Off Grid Refrigeration
There are so many things that we take for granted in our everyday life. We rely on these things to make our lives as easy as possible while we do what we have to do.
Storing food and certain medicines is something I feel is very easy to take for granted. I am not talking about storing your groceries in your pantries or kitchen cabinets, I am talking about prepared food, dairy products, insulin, etc, that we want to store for later on. It is so easy to just put these things into the fridge and forget about them until you need them.
If the power goes out and the fridge doesn’t keep things cool anymore – what other options do we have? If you are trying to live off grid and have no power source – how can you keep food and certain medicines cool and usable for longer?
Here are a few off grid refrigeration options for you to consider:
Zeer Pot (pot-in-pot refrigeration)
A zeer pot is simply a small pot inside a bigger pot with an insulating layer of wet sand between the two. It helps keep food cool through evaporation of the moisture inside keeping the smaller, inner pot cool. A zeer pot can keep vegetables usable for up to 20 days so this is a very effective method of off grid refrigeration.
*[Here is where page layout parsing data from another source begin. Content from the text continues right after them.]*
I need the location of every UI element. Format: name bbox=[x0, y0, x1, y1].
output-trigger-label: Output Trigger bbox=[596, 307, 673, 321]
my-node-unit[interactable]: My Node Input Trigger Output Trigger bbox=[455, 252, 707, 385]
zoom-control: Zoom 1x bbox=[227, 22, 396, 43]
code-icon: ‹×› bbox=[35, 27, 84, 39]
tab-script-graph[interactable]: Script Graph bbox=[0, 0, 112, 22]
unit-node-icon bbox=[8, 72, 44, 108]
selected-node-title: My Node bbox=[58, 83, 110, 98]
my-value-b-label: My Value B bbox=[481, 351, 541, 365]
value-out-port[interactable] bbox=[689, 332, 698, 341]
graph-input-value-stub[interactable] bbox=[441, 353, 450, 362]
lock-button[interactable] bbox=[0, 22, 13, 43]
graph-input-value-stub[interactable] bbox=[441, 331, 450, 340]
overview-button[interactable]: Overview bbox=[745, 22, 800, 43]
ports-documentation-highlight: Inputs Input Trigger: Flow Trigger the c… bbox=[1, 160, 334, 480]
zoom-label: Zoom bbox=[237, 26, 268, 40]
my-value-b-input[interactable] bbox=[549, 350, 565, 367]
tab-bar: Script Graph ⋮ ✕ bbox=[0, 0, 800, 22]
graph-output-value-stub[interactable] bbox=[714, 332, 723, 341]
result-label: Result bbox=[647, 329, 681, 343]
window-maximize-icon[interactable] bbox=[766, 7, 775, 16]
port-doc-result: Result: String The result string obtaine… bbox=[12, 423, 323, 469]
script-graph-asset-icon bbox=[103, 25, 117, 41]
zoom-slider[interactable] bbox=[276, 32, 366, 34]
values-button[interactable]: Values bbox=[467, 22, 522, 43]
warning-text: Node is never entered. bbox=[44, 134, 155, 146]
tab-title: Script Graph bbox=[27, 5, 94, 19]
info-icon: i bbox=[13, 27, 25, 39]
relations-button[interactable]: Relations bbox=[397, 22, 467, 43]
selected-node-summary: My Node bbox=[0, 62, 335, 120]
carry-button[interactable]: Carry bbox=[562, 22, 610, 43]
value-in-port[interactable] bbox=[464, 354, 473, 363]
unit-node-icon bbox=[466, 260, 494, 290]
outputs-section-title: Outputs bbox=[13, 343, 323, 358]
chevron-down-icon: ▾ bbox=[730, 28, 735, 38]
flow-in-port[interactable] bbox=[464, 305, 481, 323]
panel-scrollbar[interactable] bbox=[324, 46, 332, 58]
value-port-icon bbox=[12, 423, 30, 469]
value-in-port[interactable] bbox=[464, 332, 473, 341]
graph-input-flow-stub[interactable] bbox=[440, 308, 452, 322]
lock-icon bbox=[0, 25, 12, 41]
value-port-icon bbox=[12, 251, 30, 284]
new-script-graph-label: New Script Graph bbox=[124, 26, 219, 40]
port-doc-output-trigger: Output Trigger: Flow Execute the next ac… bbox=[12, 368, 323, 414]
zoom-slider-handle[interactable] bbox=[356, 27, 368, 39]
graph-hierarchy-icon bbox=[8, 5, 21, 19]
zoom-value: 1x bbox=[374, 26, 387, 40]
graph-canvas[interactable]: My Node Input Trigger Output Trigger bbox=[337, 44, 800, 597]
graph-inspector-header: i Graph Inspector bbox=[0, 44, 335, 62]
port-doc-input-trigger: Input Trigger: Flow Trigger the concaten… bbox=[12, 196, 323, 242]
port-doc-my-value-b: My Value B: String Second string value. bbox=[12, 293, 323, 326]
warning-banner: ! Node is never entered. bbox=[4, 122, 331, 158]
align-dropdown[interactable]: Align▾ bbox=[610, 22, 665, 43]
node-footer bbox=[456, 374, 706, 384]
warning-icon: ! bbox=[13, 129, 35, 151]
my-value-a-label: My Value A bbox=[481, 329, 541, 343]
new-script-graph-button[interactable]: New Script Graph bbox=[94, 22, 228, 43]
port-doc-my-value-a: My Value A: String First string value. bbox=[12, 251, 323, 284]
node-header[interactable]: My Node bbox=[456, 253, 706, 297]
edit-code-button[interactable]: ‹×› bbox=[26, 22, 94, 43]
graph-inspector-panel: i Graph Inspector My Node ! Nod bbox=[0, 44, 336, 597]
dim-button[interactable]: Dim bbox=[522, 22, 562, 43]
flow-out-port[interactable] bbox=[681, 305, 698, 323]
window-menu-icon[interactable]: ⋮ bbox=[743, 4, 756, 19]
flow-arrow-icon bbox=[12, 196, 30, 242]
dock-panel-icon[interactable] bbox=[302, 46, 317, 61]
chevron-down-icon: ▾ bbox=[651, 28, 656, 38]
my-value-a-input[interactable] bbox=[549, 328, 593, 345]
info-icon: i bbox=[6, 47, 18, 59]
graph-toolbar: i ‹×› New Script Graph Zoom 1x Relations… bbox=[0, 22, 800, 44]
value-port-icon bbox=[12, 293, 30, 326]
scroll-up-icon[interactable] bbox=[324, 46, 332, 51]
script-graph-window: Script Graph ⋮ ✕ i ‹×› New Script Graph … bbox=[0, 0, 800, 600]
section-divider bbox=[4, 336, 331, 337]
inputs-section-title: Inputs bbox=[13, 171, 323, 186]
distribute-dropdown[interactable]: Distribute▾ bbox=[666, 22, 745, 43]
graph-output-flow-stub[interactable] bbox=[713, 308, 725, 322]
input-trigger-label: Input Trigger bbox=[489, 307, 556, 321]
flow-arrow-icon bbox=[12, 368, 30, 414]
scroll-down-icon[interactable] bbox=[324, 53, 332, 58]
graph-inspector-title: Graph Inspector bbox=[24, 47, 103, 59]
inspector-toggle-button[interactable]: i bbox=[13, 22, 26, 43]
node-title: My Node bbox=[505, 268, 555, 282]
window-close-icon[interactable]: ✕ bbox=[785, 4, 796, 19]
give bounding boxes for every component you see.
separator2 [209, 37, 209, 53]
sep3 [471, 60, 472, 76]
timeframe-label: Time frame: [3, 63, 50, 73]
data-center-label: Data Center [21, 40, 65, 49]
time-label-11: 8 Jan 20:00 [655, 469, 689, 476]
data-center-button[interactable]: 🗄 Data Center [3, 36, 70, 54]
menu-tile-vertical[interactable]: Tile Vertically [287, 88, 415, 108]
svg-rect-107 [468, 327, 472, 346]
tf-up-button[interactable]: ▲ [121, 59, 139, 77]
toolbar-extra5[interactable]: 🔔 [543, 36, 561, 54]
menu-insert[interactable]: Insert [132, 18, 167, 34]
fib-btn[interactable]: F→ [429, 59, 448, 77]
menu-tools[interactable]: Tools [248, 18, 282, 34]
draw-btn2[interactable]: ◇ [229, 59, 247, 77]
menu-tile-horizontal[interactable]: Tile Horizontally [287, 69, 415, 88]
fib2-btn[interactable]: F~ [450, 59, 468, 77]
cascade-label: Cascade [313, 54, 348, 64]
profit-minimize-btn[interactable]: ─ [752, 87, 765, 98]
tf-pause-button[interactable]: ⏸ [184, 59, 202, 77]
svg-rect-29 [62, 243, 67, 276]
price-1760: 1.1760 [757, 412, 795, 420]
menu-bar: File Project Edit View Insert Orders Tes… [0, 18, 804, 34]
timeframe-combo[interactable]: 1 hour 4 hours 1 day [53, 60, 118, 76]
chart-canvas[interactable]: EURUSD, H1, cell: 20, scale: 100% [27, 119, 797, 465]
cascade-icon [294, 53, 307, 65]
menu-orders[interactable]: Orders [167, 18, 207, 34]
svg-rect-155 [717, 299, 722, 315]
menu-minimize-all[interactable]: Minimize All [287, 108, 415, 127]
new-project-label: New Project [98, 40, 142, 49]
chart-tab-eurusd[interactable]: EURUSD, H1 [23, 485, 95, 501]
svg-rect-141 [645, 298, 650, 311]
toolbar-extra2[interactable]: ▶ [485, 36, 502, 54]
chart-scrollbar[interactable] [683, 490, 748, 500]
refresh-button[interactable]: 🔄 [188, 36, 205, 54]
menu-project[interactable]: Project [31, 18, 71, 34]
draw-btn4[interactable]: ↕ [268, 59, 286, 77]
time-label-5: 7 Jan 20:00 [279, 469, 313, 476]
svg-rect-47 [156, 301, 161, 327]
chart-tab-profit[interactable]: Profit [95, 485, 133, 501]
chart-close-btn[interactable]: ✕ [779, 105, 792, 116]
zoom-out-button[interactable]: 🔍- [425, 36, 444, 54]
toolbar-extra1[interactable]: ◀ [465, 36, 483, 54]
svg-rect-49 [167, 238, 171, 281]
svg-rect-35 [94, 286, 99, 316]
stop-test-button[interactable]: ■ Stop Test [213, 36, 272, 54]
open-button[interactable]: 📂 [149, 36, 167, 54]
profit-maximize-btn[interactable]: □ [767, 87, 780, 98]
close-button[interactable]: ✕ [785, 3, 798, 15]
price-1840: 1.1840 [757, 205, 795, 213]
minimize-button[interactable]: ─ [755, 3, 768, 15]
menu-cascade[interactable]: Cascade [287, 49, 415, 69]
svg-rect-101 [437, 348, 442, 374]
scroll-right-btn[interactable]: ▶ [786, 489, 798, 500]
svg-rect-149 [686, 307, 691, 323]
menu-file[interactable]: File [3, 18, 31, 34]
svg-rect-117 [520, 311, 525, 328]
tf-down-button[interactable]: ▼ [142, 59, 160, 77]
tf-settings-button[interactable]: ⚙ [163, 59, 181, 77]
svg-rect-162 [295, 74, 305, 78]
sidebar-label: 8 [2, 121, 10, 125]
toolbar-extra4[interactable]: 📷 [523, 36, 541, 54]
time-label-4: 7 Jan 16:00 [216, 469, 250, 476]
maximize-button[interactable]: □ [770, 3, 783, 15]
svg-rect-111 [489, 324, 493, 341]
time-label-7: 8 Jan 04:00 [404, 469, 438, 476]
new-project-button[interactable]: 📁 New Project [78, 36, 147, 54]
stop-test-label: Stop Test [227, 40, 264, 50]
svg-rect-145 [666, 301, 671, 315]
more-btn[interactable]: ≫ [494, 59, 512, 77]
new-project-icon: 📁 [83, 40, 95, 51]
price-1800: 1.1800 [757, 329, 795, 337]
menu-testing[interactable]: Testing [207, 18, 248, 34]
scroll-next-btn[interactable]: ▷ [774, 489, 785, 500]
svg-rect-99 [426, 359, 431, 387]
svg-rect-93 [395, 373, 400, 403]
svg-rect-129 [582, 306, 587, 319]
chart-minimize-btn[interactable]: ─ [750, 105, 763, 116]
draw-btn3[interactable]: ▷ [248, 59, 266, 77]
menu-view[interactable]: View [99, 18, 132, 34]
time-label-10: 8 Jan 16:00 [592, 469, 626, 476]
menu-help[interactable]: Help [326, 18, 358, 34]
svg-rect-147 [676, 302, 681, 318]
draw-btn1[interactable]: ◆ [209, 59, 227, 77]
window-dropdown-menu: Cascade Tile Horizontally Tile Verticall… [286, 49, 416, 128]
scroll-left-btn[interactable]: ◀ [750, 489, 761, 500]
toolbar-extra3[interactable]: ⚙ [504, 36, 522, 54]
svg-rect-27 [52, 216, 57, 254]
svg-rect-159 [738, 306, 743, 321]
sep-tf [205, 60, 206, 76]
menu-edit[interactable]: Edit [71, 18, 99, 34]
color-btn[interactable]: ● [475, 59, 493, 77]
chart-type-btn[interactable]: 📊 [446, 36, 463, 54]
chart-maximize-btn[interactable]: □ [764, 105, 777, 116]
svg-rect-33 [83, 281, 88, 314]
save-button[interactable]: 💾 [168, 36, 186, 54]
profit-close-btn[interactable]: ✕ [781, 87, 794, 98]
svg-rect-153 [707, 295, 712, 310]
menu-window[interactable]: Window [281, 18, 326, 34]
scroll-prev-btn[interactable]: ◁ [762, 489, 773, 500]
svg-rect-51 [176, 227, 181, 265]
To make your own zeer pot you will need:
Two clay pots – 1 needs to fit inside the other with at least one centimeter of space between the pots
A cloth that fits completely over the top of the smaller pot
How to make a zeer pot:
Take the two pots and fill in any holes at the bottom they may have. You can use pebbles, clay, duct tape etc
Fill the base of the larger pot with one inch of the sand. The smaller pot should sit level with the height of the bigger pot.
With the smaller pot inside the larger one, fill the gap between the pots with more sand. Leave a small space at the top to give the sand room to expand when water is added.
Pour water into the sand – make sure you do this slowly to allow the sand to absorb all the water.
Continue to pour the water in until the sand cannot hold any more.
Place your food into the inner pot
Cover the inner pot with a wet cloth – hessian works well for this.
Make sure you keep your zeer pot in a dry, well-ventilated area to allow effective evaporation to keep your food cool.
A root cellar is a storage and refrigeration method that has been used around the world for centuries. The cellar is partially or fully buried underground. A root cellar will keep food stored inside cool in summer but prevent it from freezing in winter. To build a root cellar there are a few options:
You can dig a hole deep enough to build a shed or small building inside before burying. An entrance would need to be built in the form of a trap door on the top of the cellar.
You could use the driest part of the cellar in your house (if you have one) and convert this into a root cellar. A concrete wall with a sealed entrance could be constructed. A cellar built outside the house walls for food storage also works well.
Building a small building and then covering all sides and the top with rocks, earth and soil is also effective.
The easiest way would be to dig into the side of a hill – this method allows for good water drainage
Providing adequate ventilation, humidity and temperatures are maintained in the cellar. Food can potentially be stored for a few months before starting to go bad.
Evaporative Cooler Fridge
Assemble a shelving unit (you can pick one of these up cheaply at any DIY shop). When it comes to putting the top shelf onto the unit – attach it upside down so it will be able to hold water.
Cut some hessian to size so it will be able to fit over and around the shelving unit.
Soak your hessian in water and place it around the unit – fix it in place so it will not fall off.
Fill your inverted shelf with water
Leave an extra amount of hessian folded over on the top soaking in the water.
As the water wicks down the hessian, it causes a cooling effect on anything that you have placed on the shelving unit. This will need to be kept in the shade to make it as effective as possible.